Ketamine Flashcards
When was ketamine invented, and what was the initial purpose of the drug?
Ketamine was derived from PCP, in order to create an anaesthetic drug without the psychomimetic side effects. This was in the 1960’s and in 1970 it was approved as an anaesthetic by the FDA.
Effects of ketamine intake:
Sedation
Immobility
Marked Analgesia (pain reduction)
Feeling of dissociation from the environment
Ketamine can cross the blood/brain barrier
True or false?
True, ketamine is a lipophilic molecule that rapidly crosses the bbb.
Ketamine’s mode of action
Ketamine acts as an antagonist to NMDA-receptors.
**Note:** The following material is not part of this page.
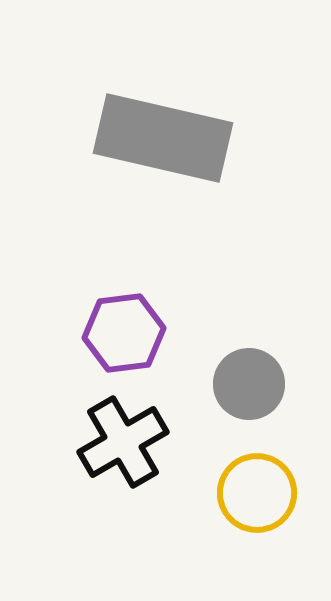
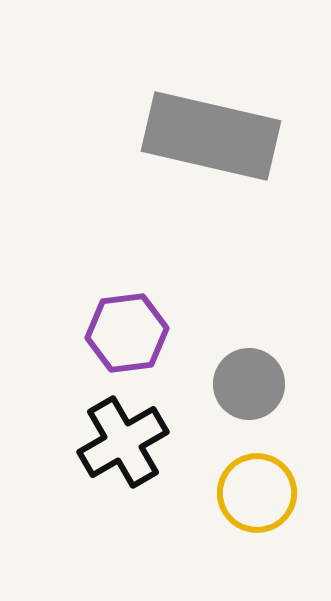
gray rectangle: moved 48 px right, 2 px up
purple hexagon: moved 3 px right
When cells are depolarized, NMDA-receptors release a Mg+ that usually blocks the channel, which leads to an influx of Ca+ and Na+ and efflux of K+. When ketamine is taken, it enters the NMDA-receptor and blocks the channel.
This essentially blocks the neuronal activation, which is why it can induce unconsciousness in large quantities.
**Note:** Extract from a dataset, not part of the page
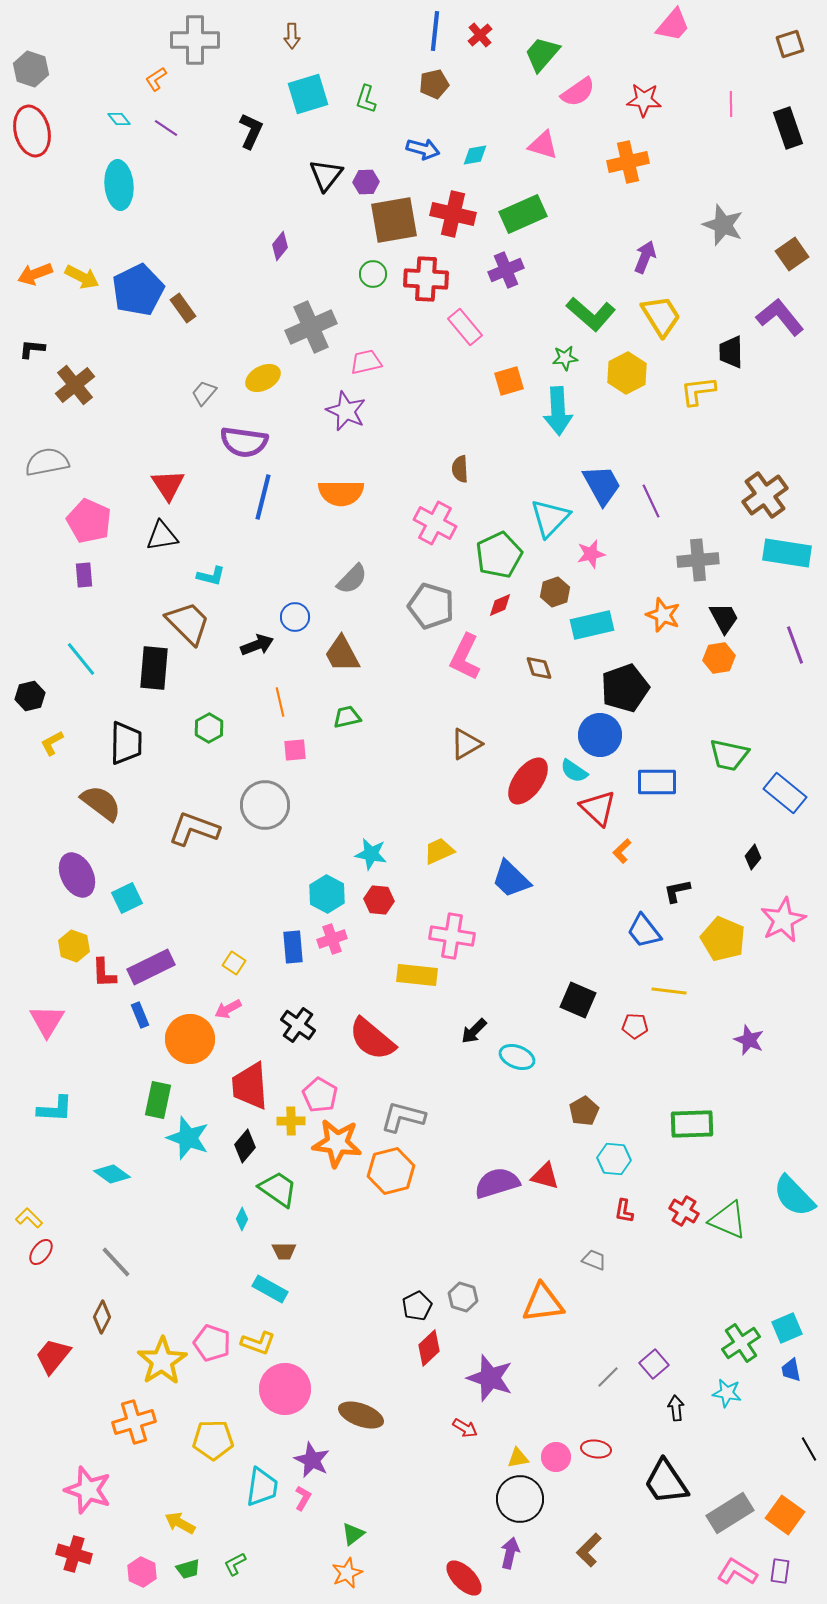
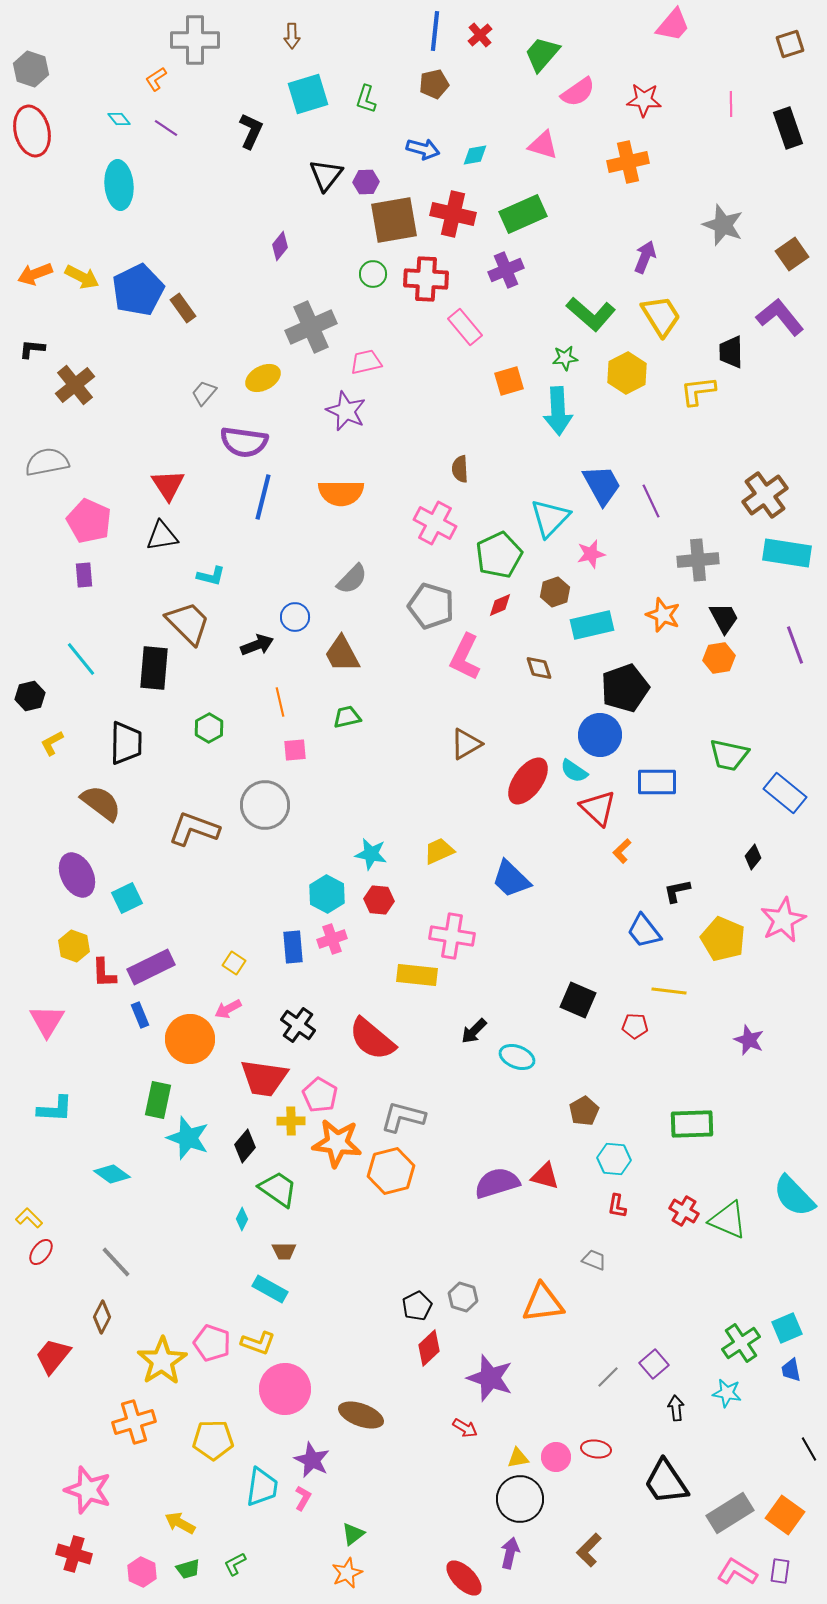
red trapezoid at (250, 1086): moved 14 px right, 8 px up; rotated 78 degrees counterclockwise
red L-shape at (624, 1211): moved 7 px left, 5 px up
Ketamine also binds to other receptors, but mainly NMDA-r
What is the mechanism of SSRIs?
As depression was hypothesised to be mainly caused by a decrease in serotonin, selective serotonin reuptake inhibitors (SSRI) were developed to treat depression by increasing extracellular serotonin levels, by preventing reuptake by neurons.
However, depression is more complex than decreased serotonin, and 1/3 patients don’t respond to SSRIs.
Ketamine as an antidepressant
Ketamine was discovered to have an antidepressant effect already in the 1990s. However, it was only in 2019 it was approved by the FDA and EMA as an antidepressive. It is given intra-nasally to people with treatment resistant depression.
The antidepressant effects can be seen within hours after taking the drug and can last for weeks. SSRIs on the other hand can take months to reach full effect and their effects vanish quickly when patients stop taking them.
The antidepressant effects have been linked to 5 main brain areas: Prefrontal cortex Amygdala Nucleus accumbens Hippocampus Lateral Habenula
fMRI studies have shown both increased and decrease activity in the PFC following ketamine treatment
True or false?
True!
However this is dose dependent, and most likely the positive antidepressant effects are caused by a decreased activity in the PFC.
Magnetic resonance imaging shows that ketamine treatment enlarges Nucleus Accumbens volume in MDD patients
True or false?
True!
Ketamine seems to have a restoring effect on the areas in the brain affected by MDD. Similarly, ketamine treatment can alleviate stress-induced changes in neuroplasticity in the nucleus accumbens.
Lateral Habenula
Can be thought of as the “anti-reward center” as it inhibits reward signaling.
Neurons in the lateral habenula are ‘reward-negative’ as they are activated by stimuli associated with unpleasant events, the absence of the reward or the presence of punishment especially when this is unpredictable.
How does ketamine affect the lateral habenula?
A recent study shows that ketamine’s inhibition of the NMDA receptor and subsequent block of the glutamatergic input to the Lateral habenula caused disinhibition of the ventral tegmental area dopamine neurons, resulting in increased dopamine neurotransmission
Side effects of ketamine treatment
- Potential for addiction
- Psychomimetic effects at high doses
- Cognitive impairment and urinary tract toxicity
- A strange, weird, or loopy feeling.
However, for nasal spray antidepressant, the side effects were:
- Dissociation
- Nausea
- Vertigo
- Dysgeusi (Dysgeusia is a taste disorder. People with the condition feel that all foods taste sour, sweet, bitter or metallic)
- Dizziness
Ketamine-assisted psychotherapy
A type of therapy where the dissociative effects of ketamine become the vehicle for treatment, assisted by psychotherapy. It has shown very promising results, but it is costly, and like with other treatments that include psychomimetic effects, it is subject to political resistance.